Stretch your legs all you want.
Worried about legroom onboard? No more! Stretch your legs all you want. You’ll have no pressure on your knees from the seat in front of you when you're nearly standing up.
Aviointeriors, a seat manufacturer based in Italy, has updated their stand-up seating concept that has been floating around for years (but which no airline has bought yet). The SkyRider 2.0 is the smart and modern stand-up seating solution for tomorrow’s aircraft.
So what does the SkyRider 2.0 have over the original SkyRider? As the manufacturer explains, “Ultra-high density.” In lay terms, that means these seats could fit even more people on planes.
Aviointeriors says SkyRider 2.0 “ensures an increased upright passenger position, allowing installation of the seat at a reduced pitch, while maintaining an adequate comfort.” (Your own definition of “adequate” may vary.)

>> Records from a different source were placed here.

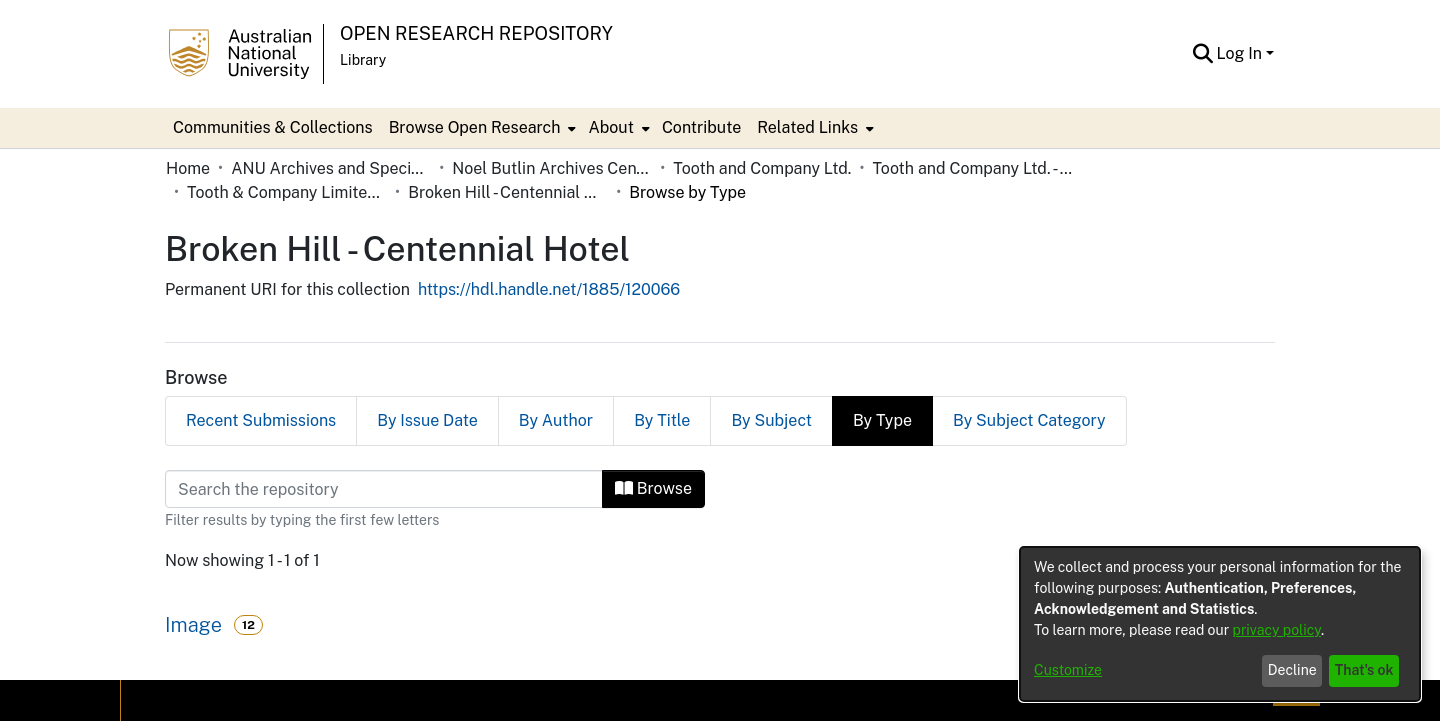  I want to click on About [button], so click(610, 127).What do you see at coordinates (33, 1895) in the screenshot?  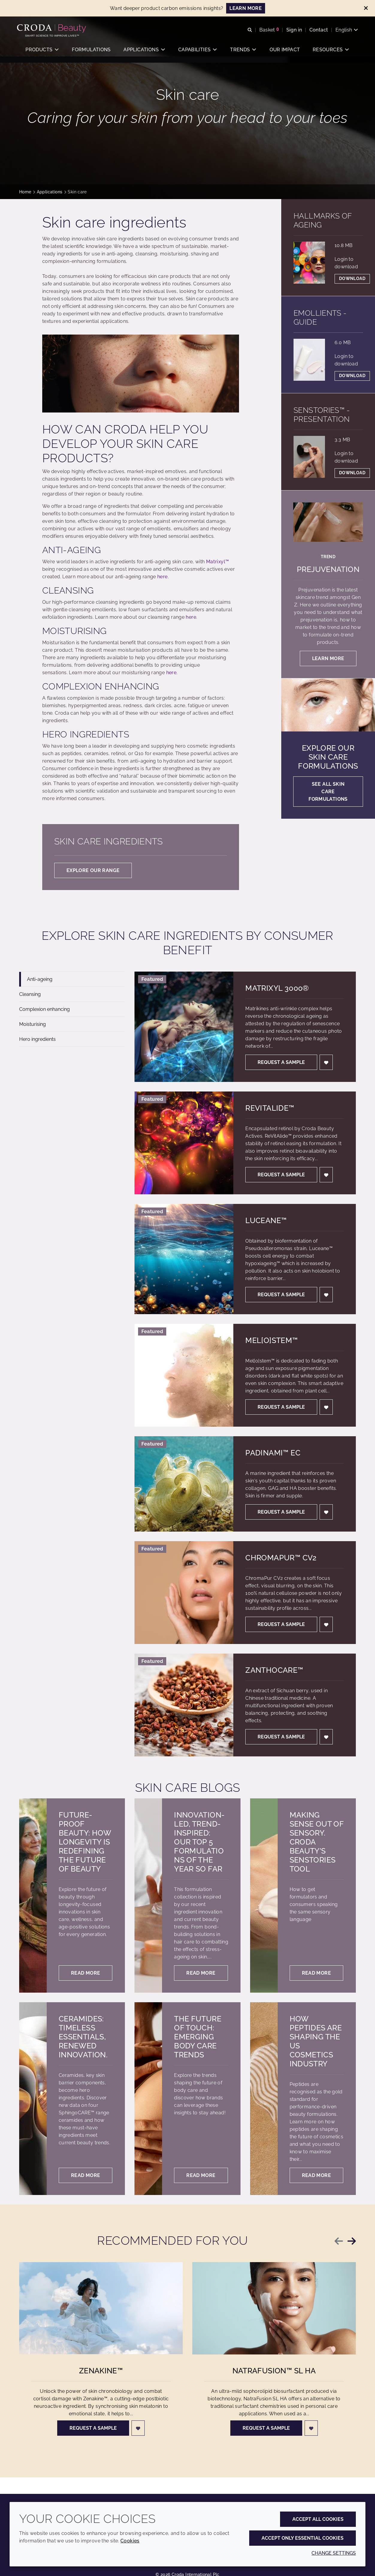 I see `[Future-proof beauty: How longevity is redefining the future of beauty]` at bounding box center [33, 1895]. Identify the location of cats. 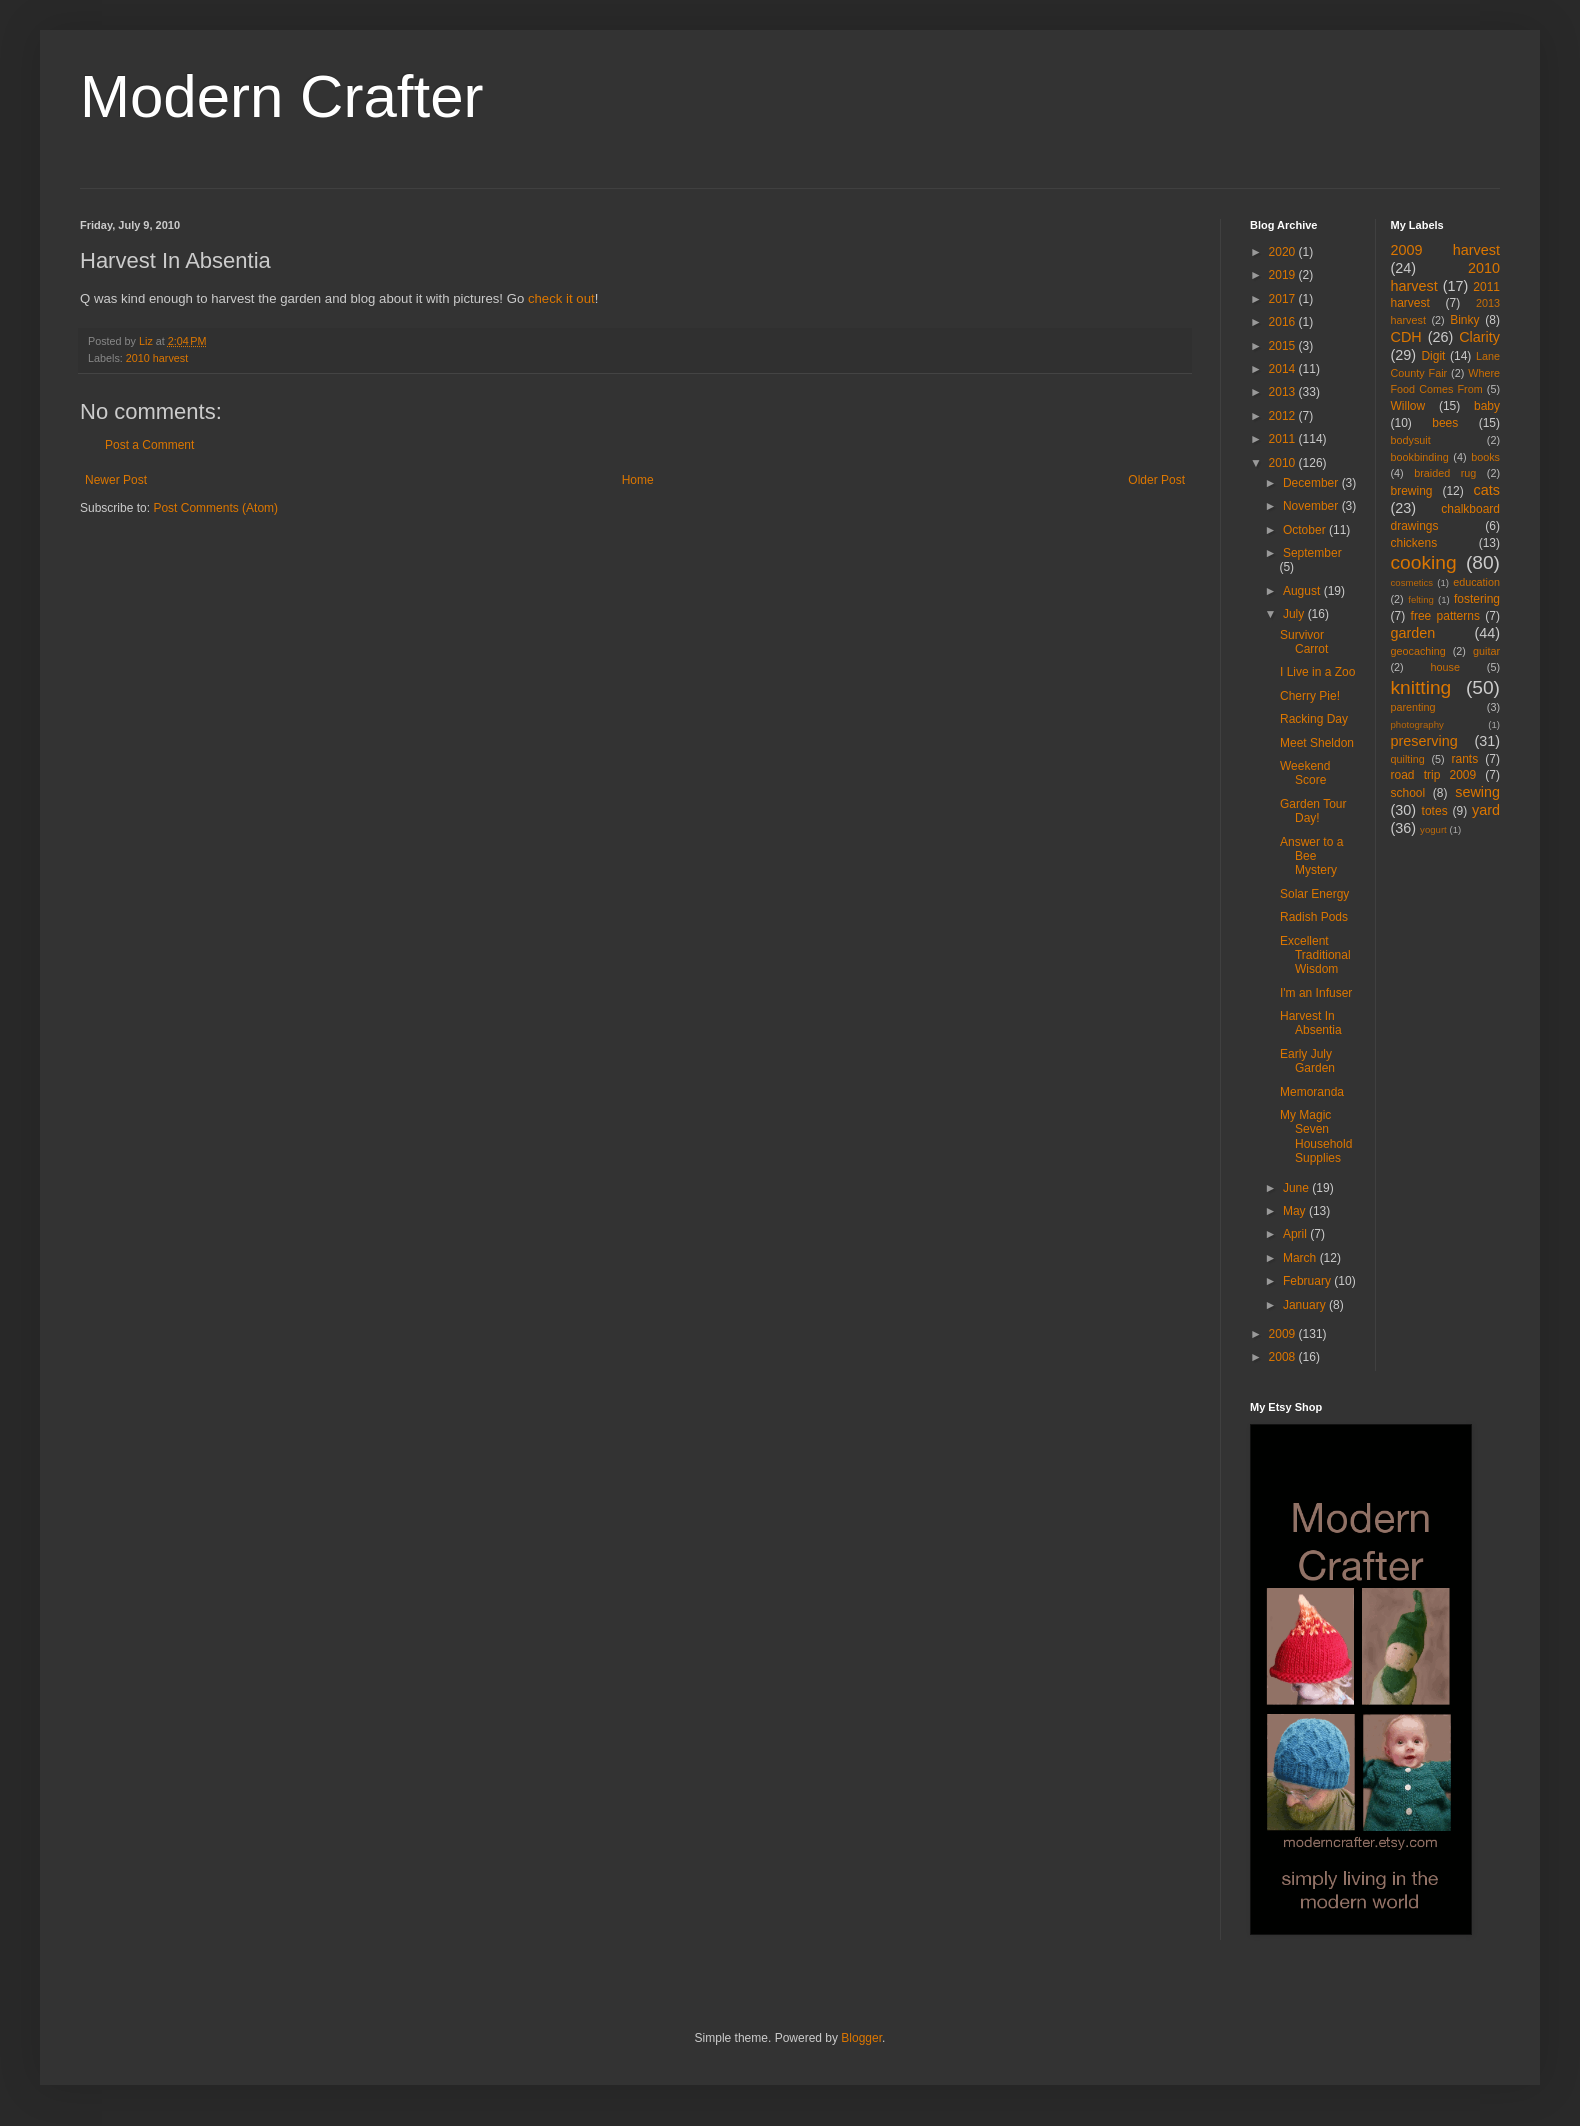
(1487, 490).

The saddle is so narrow that the domed container below, which holds tightly-folded life jackets, has become a prominent design feature instead of an invisible element of the seat.
On the plus side, the arm rests on these beauties are far more generous than some of the armrests we’re seeing on new economy light seats that are actually taking off. More good news: “The design of this seat enables to increase the passenger number by 20 percent allowing increasing profits for airline companies. Furthermore, Sky Rider 2.0 weighs 50 percent less than standard economy class seats and the reduced number of components enable minimum maintenance costs,” Aviointeriors claims.

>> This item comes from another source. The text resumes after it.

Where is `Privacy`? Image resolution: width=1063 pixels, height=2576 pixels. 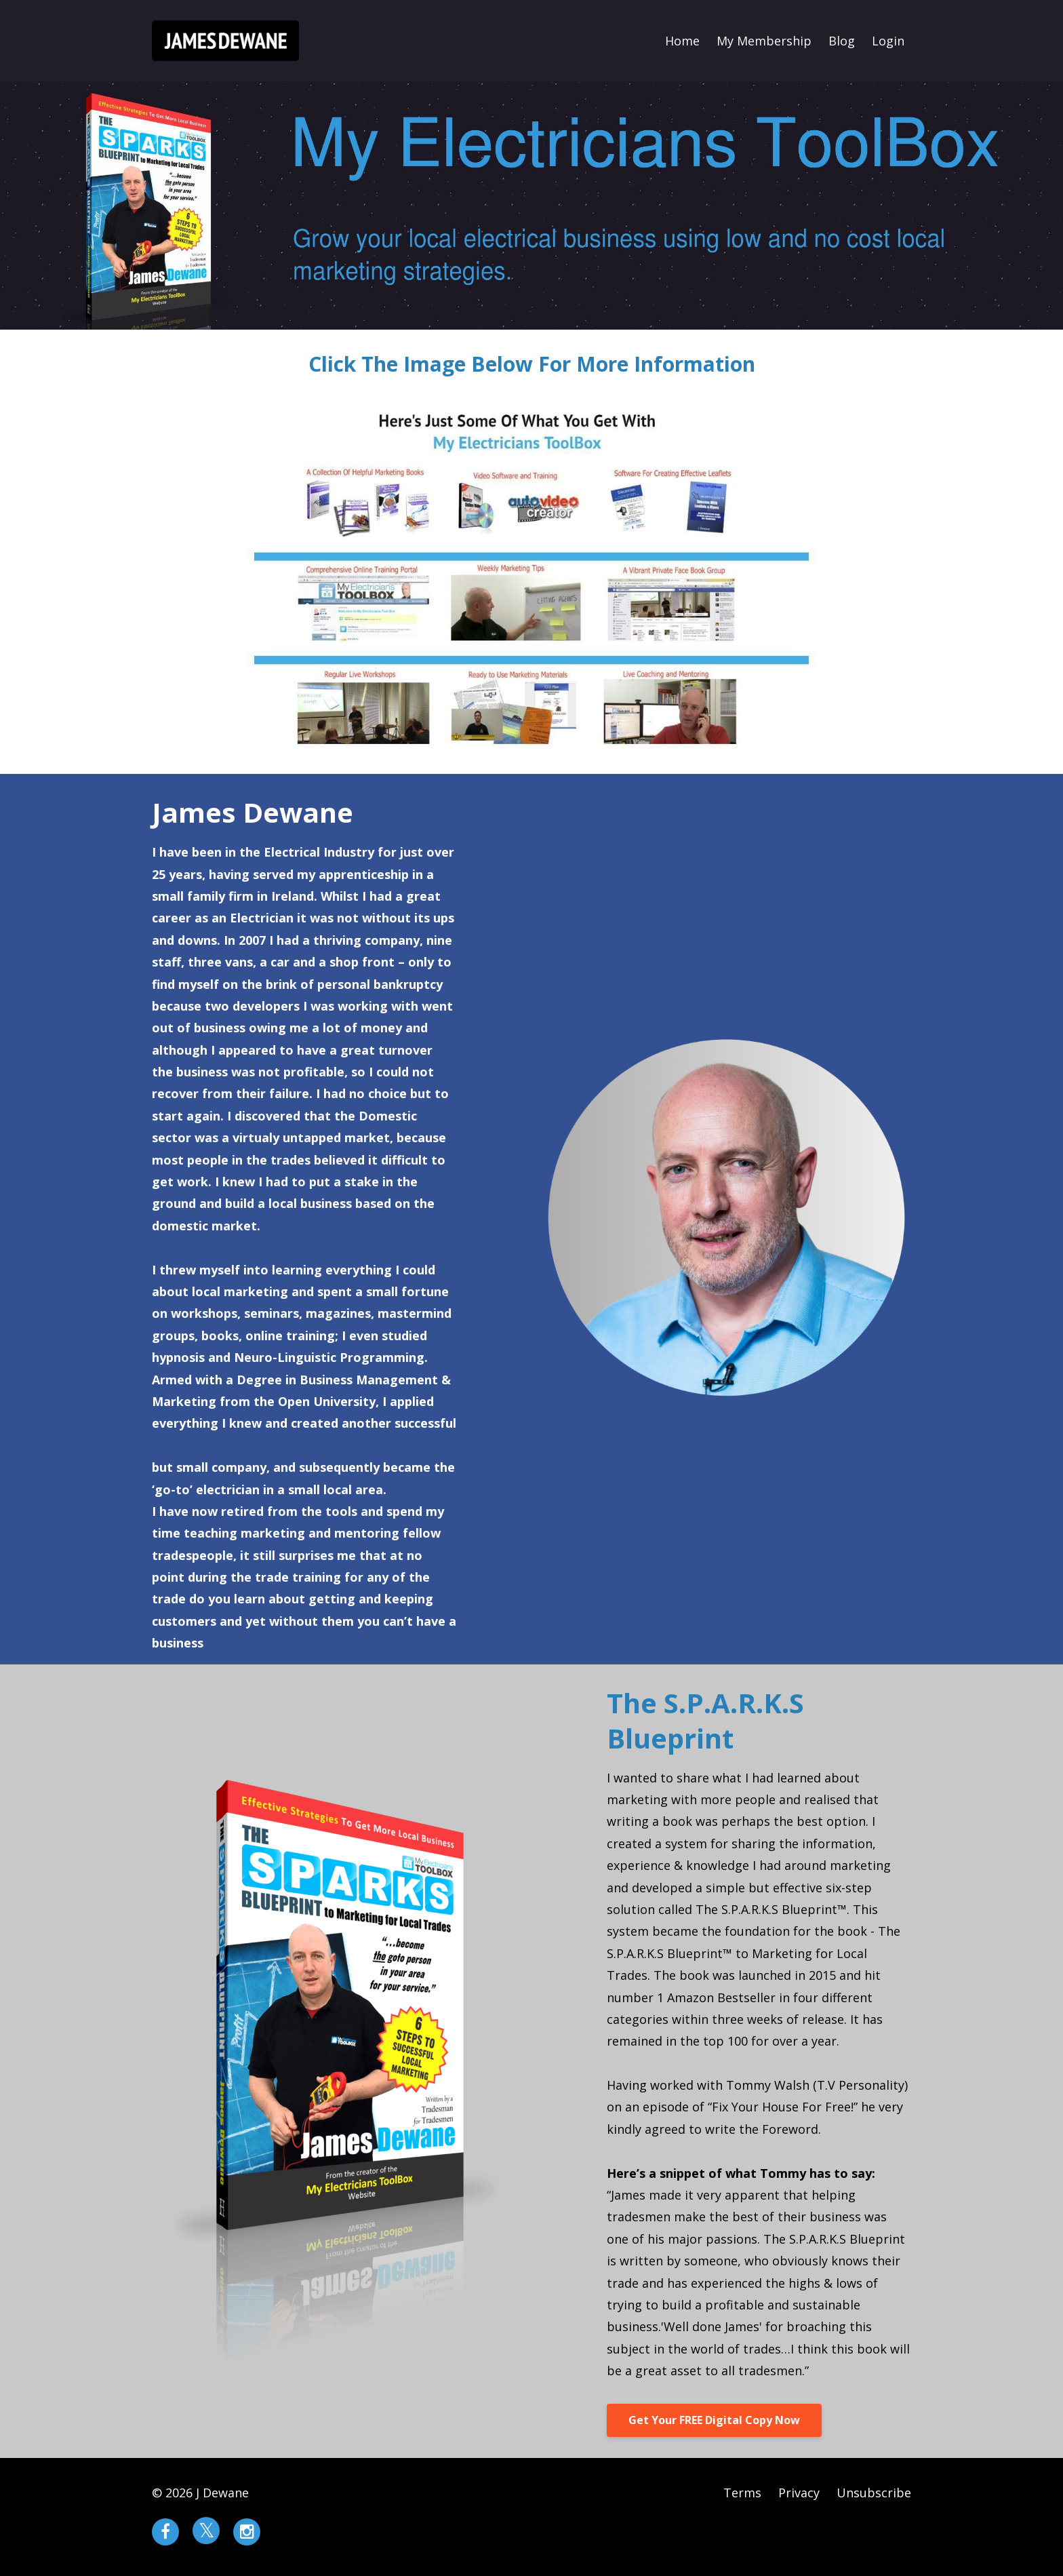 Privacy is located at coordinates (799, 2492).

The company revealed the SkyRider 2.0 at the Aircraft Interiors Expo in Hamburg, which is an event targeted at airline buyers, and not at the flying public. In an ideal world, interests of both airline buyers and passengers should overlap, but here in the real world, that's not always the case.

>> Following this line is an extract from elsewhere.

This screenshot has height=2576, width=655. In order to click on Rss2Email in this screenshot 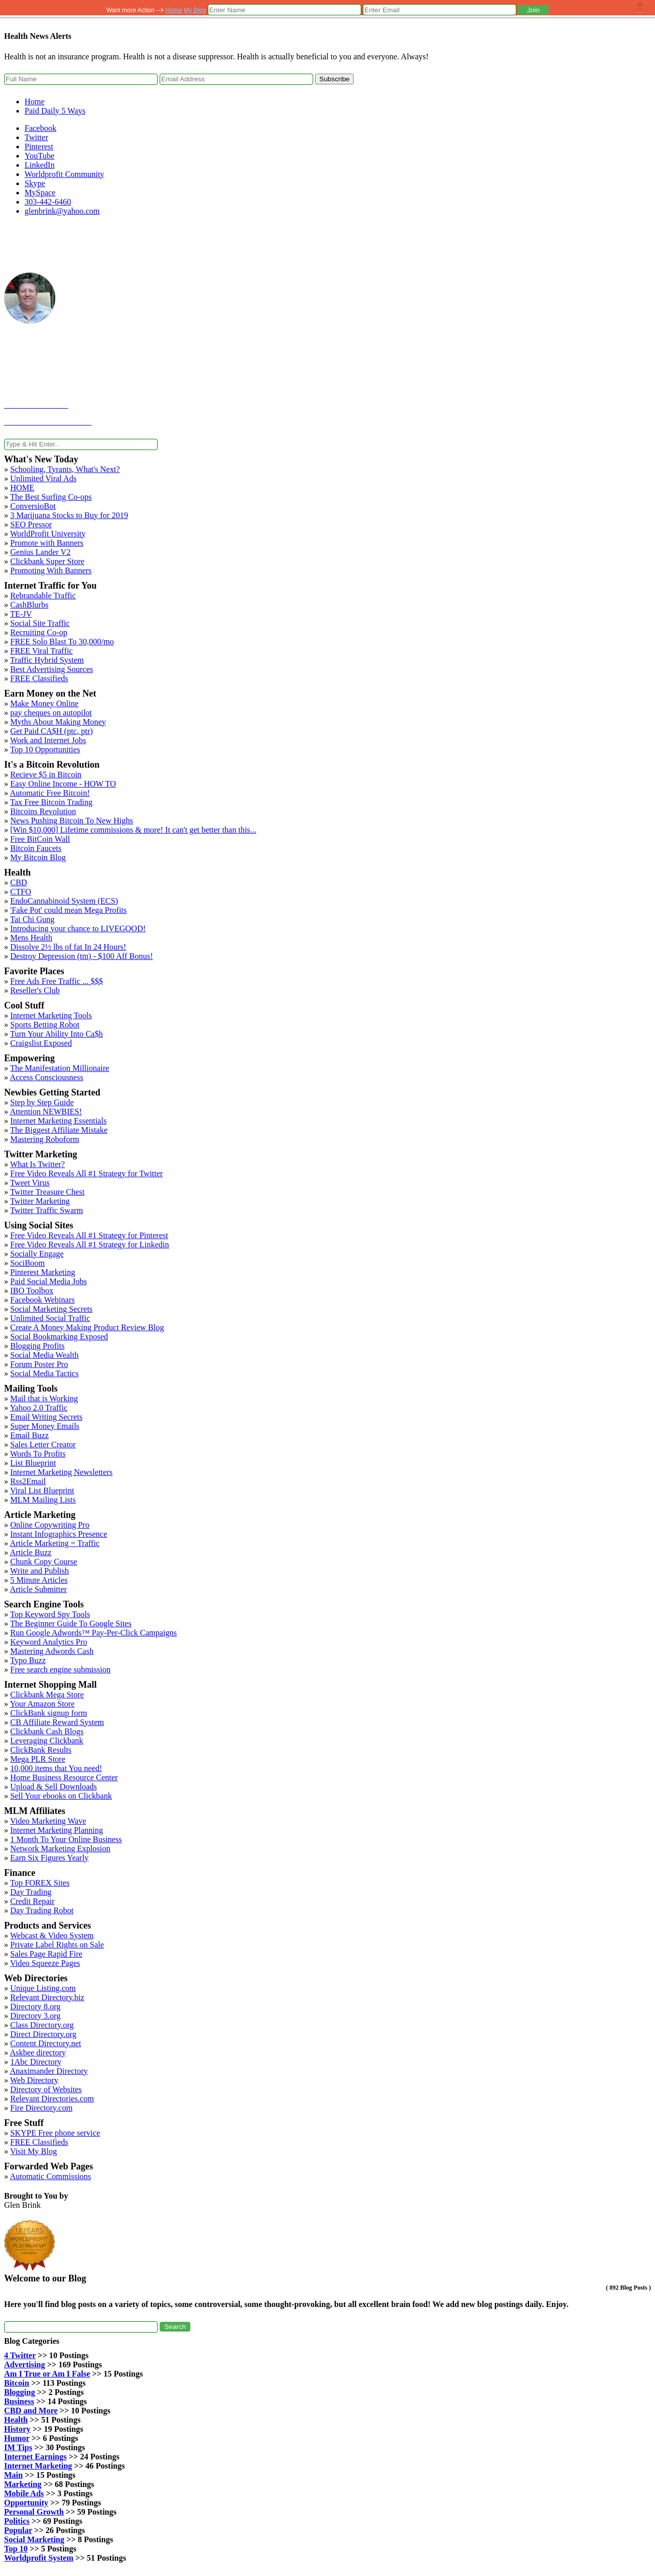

For the show, the company dressed the new Sky Rider 2.0 in Ryanair colors, and that’s not a coincidence.
Around the time that the first version of the saddle seats debuted, Ryanair CEO Michael O’Leary joked that he would consider having people fly standing up. But this was just another in a series of O’Leary’s headline grabbers. Ryanair has standard seats on planes, and has announced no plans to launch a stand-up saddle class.
Experts in aircraft seating give the SkyRider side-eye. Just for a start, there are questions of safety if passengers are standing up during an accident. Overhead bin space would get smaller, as regulations require vertical clearance between passengers’ heads and the hard surface above, in case of turbulence. And there’s no room for stowing personal items under the saddle seat.
Aviointeriors doesn’t spend all of its time re-designing a seat no one buys. They also make very comfortable economy, business, and first class aircraft seats for airlines. You know, just to keep the business going while they wait for the SkyRider to take off.